Instructions to follow: Once the line holding "Presença em grandes campeonatos" is found in the listing below, write it out and each later line exactly, up to and including the one holding "fornecedora oficial em".

Input material:
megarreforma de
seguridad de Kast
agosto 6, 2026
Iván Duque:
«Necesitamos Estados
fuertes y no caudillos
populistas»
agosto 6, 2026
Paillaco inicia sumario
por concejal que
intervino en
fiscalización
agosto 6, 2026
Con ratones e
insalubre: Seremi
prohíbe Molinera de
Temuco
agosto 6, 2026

* * *

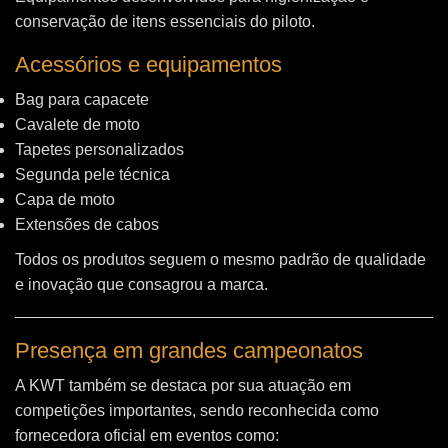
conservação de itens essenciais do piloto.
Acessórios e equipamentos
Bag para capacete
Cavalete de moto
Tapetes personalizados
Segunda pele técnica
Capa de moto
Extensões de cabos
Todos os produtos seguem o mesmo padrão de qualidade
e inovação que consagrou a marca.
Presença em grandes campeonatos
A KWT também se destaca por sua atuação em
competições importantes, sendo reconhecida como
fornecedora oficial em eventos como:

==

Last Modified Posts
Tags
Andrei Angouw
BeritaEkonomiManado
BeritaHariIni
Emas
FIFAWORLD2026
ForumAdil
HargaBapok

Solved problem:
Presença em grandes campeonatos
A KWT também se destaca por sua atuação em
competições importantes, sendo reconhecida como
fornecedora oficial em eventos como:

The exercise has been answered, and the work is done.